More to water issue than we are hearing

There is a lot of rhetoric, questionable statements and misleading impressions from Bill Christopher’s column (“Finding the source of Westminster’s water debacle”) regarding the water issue.

Bill suggests the city should hire a consultant to assess the water utility’s financial needs. According to Headwaters Magazine (https://www.watereducationcolorado.org/publications-and-radio/headwaters-magazine/summer-2020-keeping-up-with-aging-infrastructure/building-for-tomorrow/), City Utility Engineering Manager Julie Koehler has a database of the utility’s assets. As a licensed professional engineer, she is in an excellent position to assess the utility’s needs.

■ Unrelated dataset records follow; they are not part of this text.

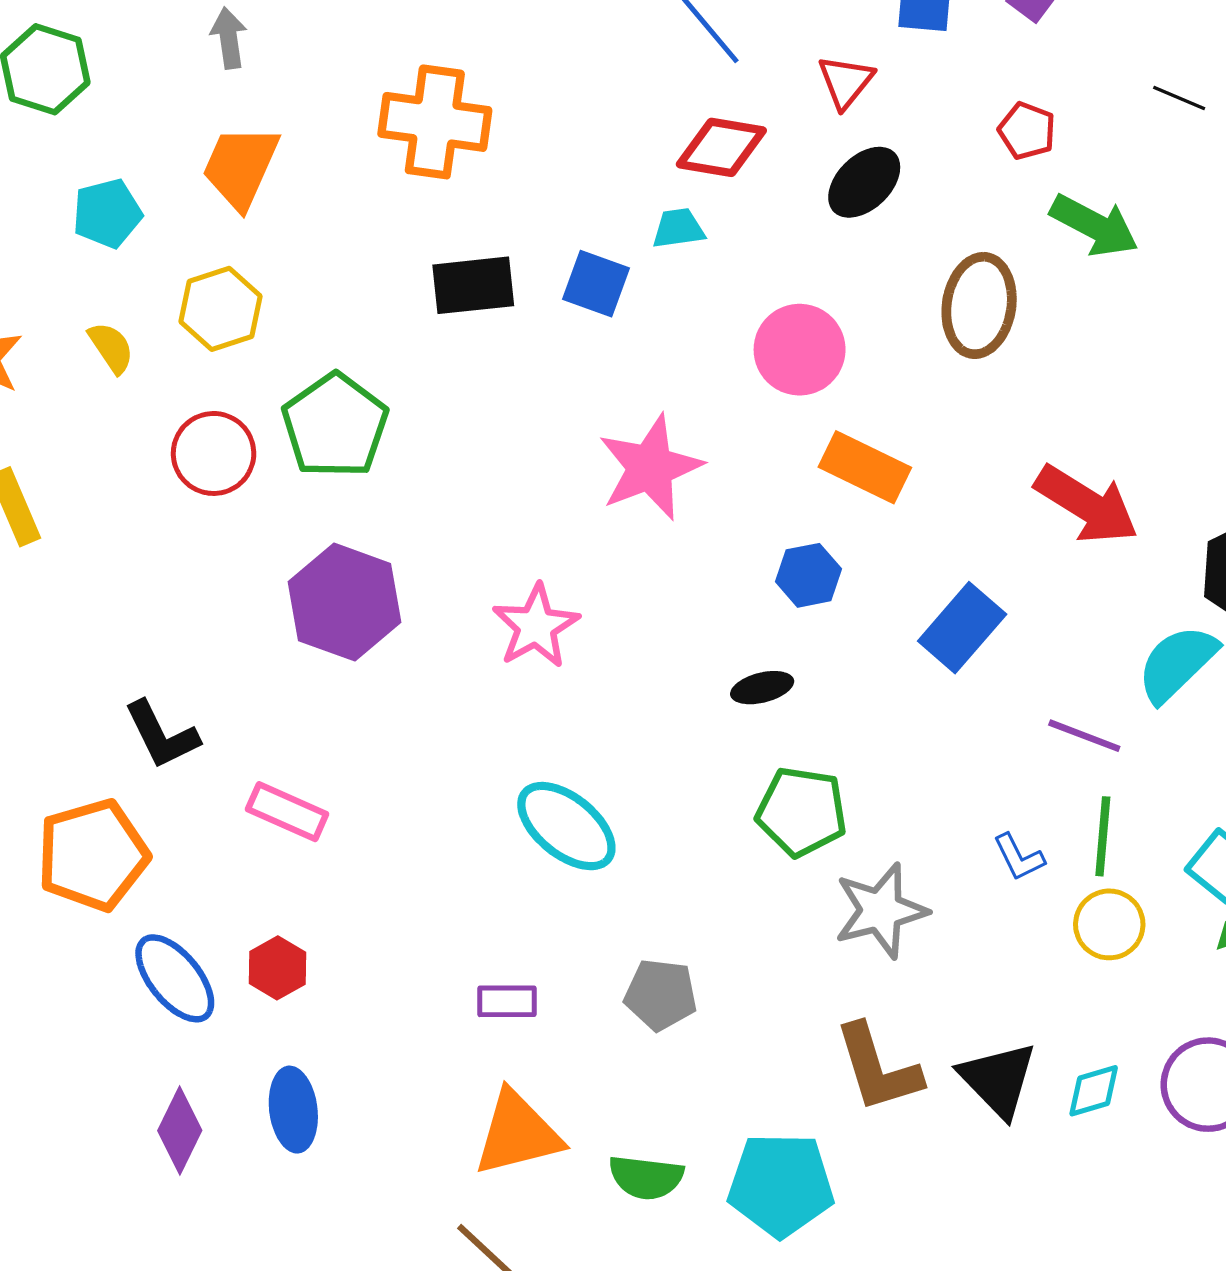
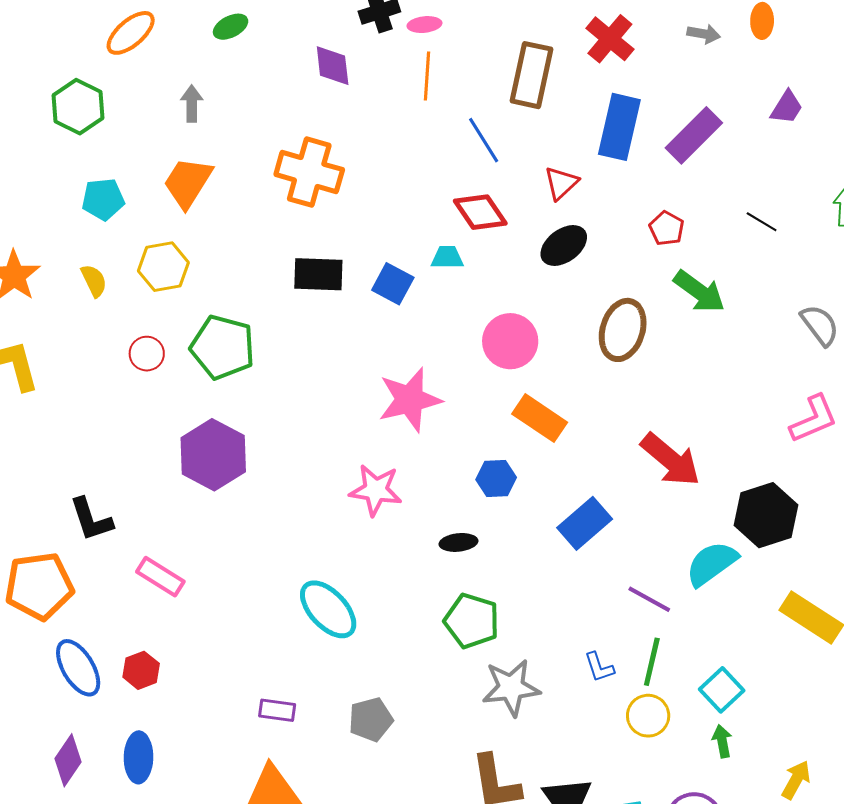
red diamond: (721, 147) -> (480, 212), turned 38
green pentagon: (335, 426) -> (223, 347), turned -30
red circle: (214, 453) -> (147, 354), size x0.7
pink star: (536, 626) -> (376, 490), moved, turned 30
gray pentagon: (661, 995) -> (371, 719), turned -30

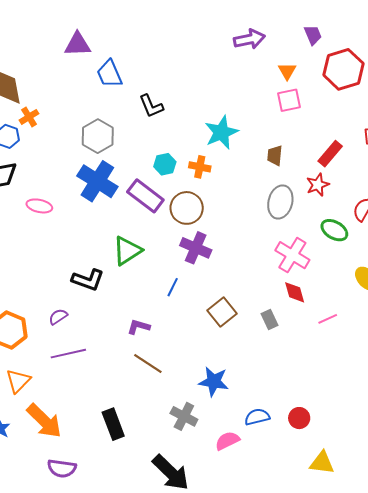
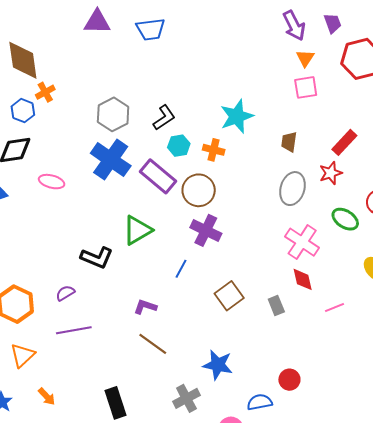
purple arrow: (249, 39) -> (294, 26), moved, turned 72
blue trapezoid: (109, 74) -> (151, 29), moved, turned -76
black L-shape: (151, 106) -> (164, 118), moved, turned -104
gray cross: (184, 416) -> (186, 398), turned 32
red circle: (299, 418) -> (289, 380), moved
orange arrow: (44, 421) -> (47, 397), size x0.5

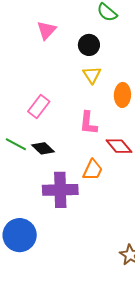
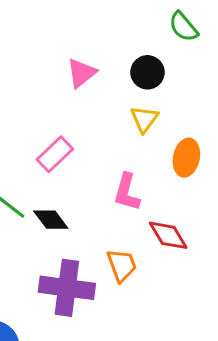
pink triangle: (47, 30) -> (81, 73), moved
orange trapezoid: (93, 170) -> (122, 265), turned -55

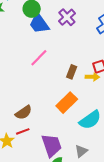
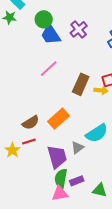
brown rectangle: (72, 72) -> (81, 84), size x1.5
orange rectangle: (67, 103) -> (59, 119), moved
gray triangle: (81, 151) -> (78, 148), moved

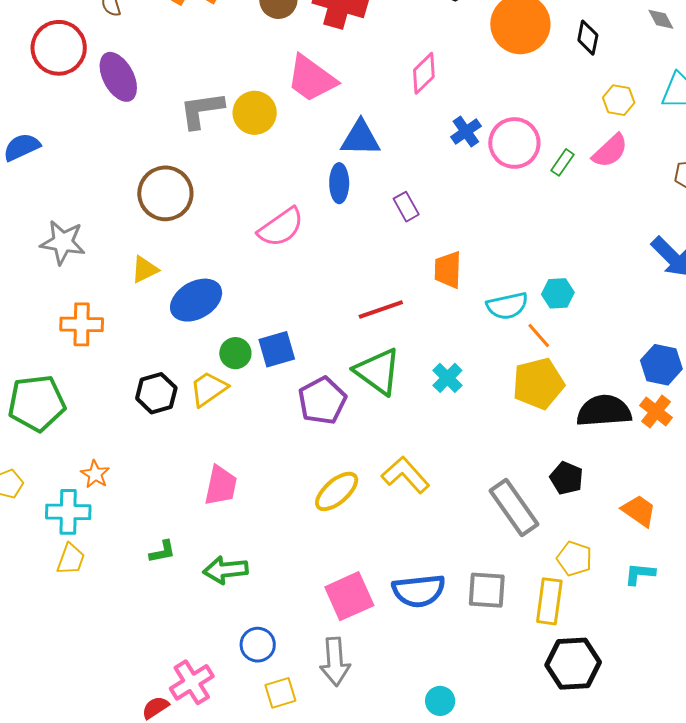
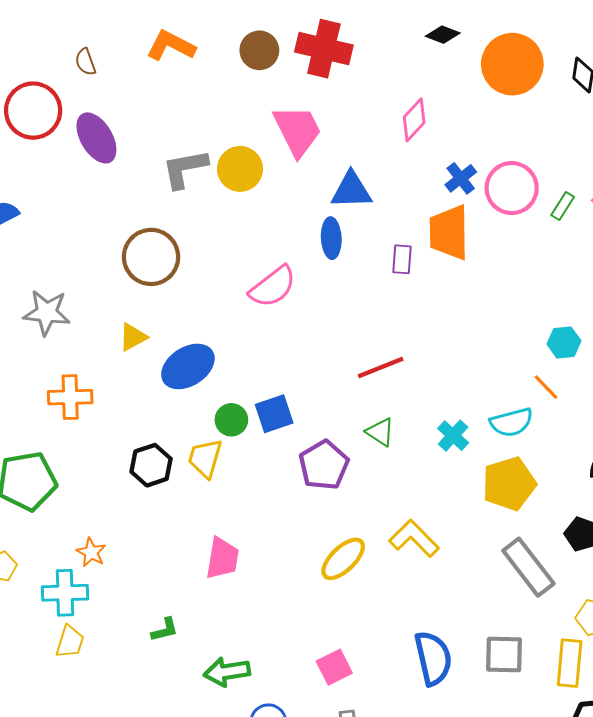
pink trapezoid: (311, 79) -> (297, 131), turned -150
purple rectangle: (406, 207) -> (402, 259), turned 36
orange trapezoid: (448, 270) -> (449, 232), moved, size x1.4
cyan semicircle: (507, 306) -> (511, 422), moved
green triangle: (378, 371) -> (380, 432), size x0.6
yellow pentagon: (538, 383) -> (509, 484), moved
yellow trapezoid: (209, 389) -> (205, 458), turned -36
green arrow: (225, 570) -> (227, 672), moved
blue semicircle: (419, 591) -> (433, 658), turned -94
pink square: (349, 596) -> (334, 667), moved, size x0.7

The city also commissioned a 2017 study by consultants Raftelis to understand how to set the water rates in order that everyone pays their fair share. Bill doesn’t mention this study and ignores the research and conclusions. (The study is here: https://www.cityofwestminster.us/Portals/1/Documents/Government - Documents/Departments/Public Works and Utilities/Westminster Rate and Fee COS Study Report 3-11-19 FINAL.pdf)

Bill then falsely assumes that new residential development is a burden on the city’s water infrastructure while new commercial development is not. In fact, both pay tap fees which are calculated to offset any infrastructural burden (including water rights acquisition) from all development. This was covered in the city council study sessions.

Westminster has real challenges that must be addressed. How can voters do this responsibly when the columnists who get a local media megaphone are not doing basic research? Bill Christopher once wrote disparagingly about the art of “selective public information,” but he has presented us with an incomplete analysis based on a limited set of facts.

As Bill said, “It is always important to ask the ‘Why’ question.”